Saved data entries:
*-*-*
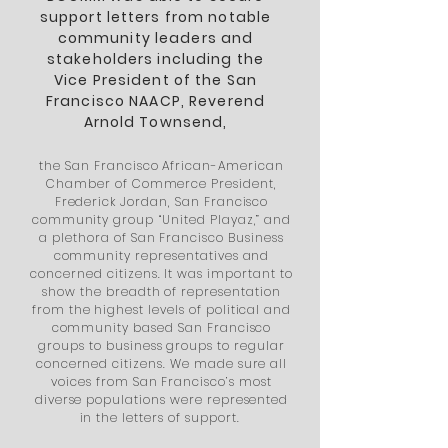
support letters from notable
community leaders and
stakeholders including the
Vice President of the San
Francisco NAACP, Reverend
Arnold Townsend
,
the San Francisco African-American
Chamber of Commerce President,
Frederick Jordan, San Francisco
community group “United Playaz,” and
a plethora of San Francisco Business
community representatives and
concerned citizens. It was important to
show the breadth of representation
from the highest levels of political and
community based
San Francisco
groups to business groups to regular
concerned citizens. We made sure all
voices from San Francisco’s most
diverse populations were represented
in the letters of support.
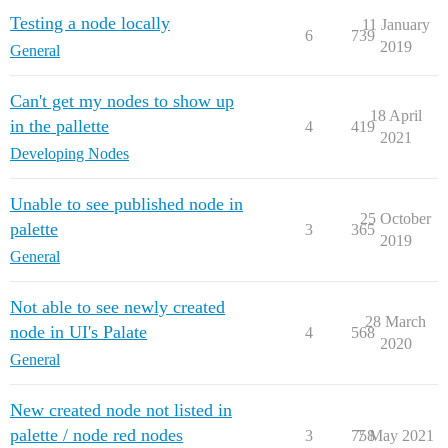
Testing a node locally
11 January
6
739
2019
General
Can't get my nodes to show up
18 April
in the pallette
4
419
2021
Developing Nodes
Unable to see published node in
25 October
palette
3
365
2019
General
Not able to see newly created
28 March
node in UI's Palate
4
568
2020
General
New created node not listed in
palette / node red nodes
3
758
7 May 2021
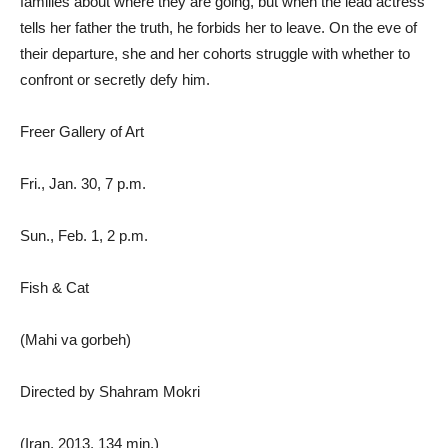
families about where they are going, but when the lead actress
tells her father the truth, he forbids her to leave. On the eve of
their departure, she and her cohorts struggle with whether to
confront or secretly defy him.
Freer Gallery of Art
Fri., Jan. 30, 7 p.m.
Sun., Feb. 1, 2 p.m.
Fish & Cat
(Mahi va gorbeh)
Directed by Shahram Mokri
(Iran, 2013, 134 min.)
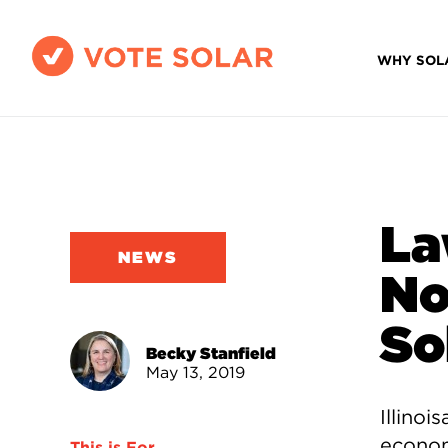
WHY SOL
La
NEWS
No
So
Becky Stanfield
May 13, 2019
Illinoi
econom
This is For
*-*-*
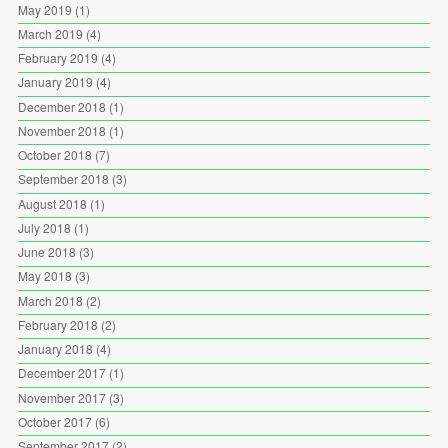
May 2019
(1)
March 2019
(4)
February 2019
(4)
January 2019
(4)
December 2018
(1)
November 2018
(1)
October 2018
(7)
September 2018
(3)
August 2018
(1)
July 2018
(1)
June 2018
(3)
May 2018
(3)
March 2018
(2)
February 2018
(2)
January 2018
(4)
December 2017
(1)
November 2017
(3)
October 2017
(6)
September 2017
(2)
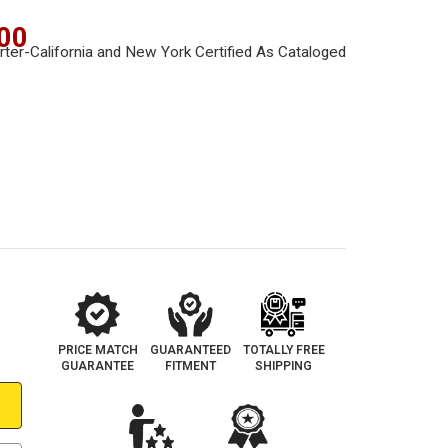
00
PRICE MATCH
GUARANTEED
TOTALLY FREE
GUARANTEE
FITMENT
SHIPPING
*-*-*
- **WORK INSTRUCTIONS**
Copy out the lines above from the line containing "support letters from notable" through the line containing "This is For", exactly, and keep the pictures out.

- **OUTPUT**
support letters from notable
community leaders and
stakeholders including the
Vice President of the San
Francisco NAACP, Reverend
Arnold Townsend
,
the San Francisco African-American
Chamber of Commerce President,
Frederick Jordan, San Francisco
community group “United Playaz,” and
a plethora of San Francisco Business
community representatives and
concerned citizens. It was important to
show the breadth of representation
from the highest levels of political and
community based
San Francisco
groups to business groups to regular
concerned citizens. We made sure all
voices from San Francisco’s most
diverse populations were represented
in the letters of support.
Testing a node locally
11 January
6
739
2019
General
Can't get my nodes to show up
18 April
in the pallette
4
419
2021
Developing Nodes
Unable to see published node in
25 October
palette
3
365
2019
General
Not able to see newly created
28 March
node in UI's Palate
4
568
2020
General
New created node not listed in
palette / node red nodes
3
758
7 May 2021
families about where they are going, but when the lead actress
tells her father the truth, he forbids her to leave. On the eve of
their departure, she and her cohorts struggle with whether to
confront or secretly defy him.
Freer Gallery of Art
Fri., Jan. 30, 7 p.m.
Sun., Feb. 1, 2 p.m.
Fish & Cat
(Mahi va gorbeh)
Directed by Shahram Mokri
(Iran, 2013, 134 min.)
WHY SOL
La
NEWS
No
So
Becky Stanfield
May 13, 2019
Illinoi
econom
This is For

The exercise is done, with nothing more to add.